Alan Turing, considered the father of artificial intelligence, wondered in the 50s “can machines think?”, and from then on a thousand things have happened. Artificial intelligence (AI) has found multiple applications in various areas, and the audiovisual sector is no exception. Although it is not yet correct to say that artificial intelligence performs many functions completely autonomously, progress has been made in semi-automated processes of image processing and voice recognition or processing.
In the audiovisual field, AI is used for a variety of functions, and with its current growth, it is expected to cover even more in the future. However, it is currently more accurate to speak of semi-automated processes rather than fully autonomous tasks. AI can be a great support for publishers and artists in repetitive tasks, such as cataloging, archiving and documenting audiovisual content, making these processes less tedious and faster.

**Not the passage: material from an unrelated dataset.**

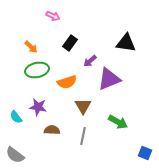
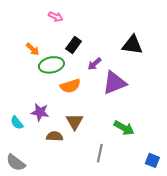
green ellipse: (37, 70) -> (51, 65), moved
brown triangle: (83, 106) -> (75, 122), moved
gray line: (83, 136) -> (100, 153), moved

The key to an artificial intelligence is in its training. Basically, the human must load the machine with data and information, teaching it what output data to return to us when we enter certain input data. Training an AI means giving it specific, sufficient and detailed tools on a topic, so that, once it has learned from this information, it knows what return to generate for future inputs.
The concern about a machine replacing a human in an environment such as audiovisual, where creativity plays such an important role, is understandable. However, while AI can automate certain tasks, it cannot replace the role of the creative. Creativity and intuition are human characteristics that AI cannot yet replicate. However, AI can perform other more repetitive tasks within the audiovisual sector that can be of great support to the editor or artist. For example, cataloging, archiving and documenting audiovisual content can be less tedious and faster thanks to AI.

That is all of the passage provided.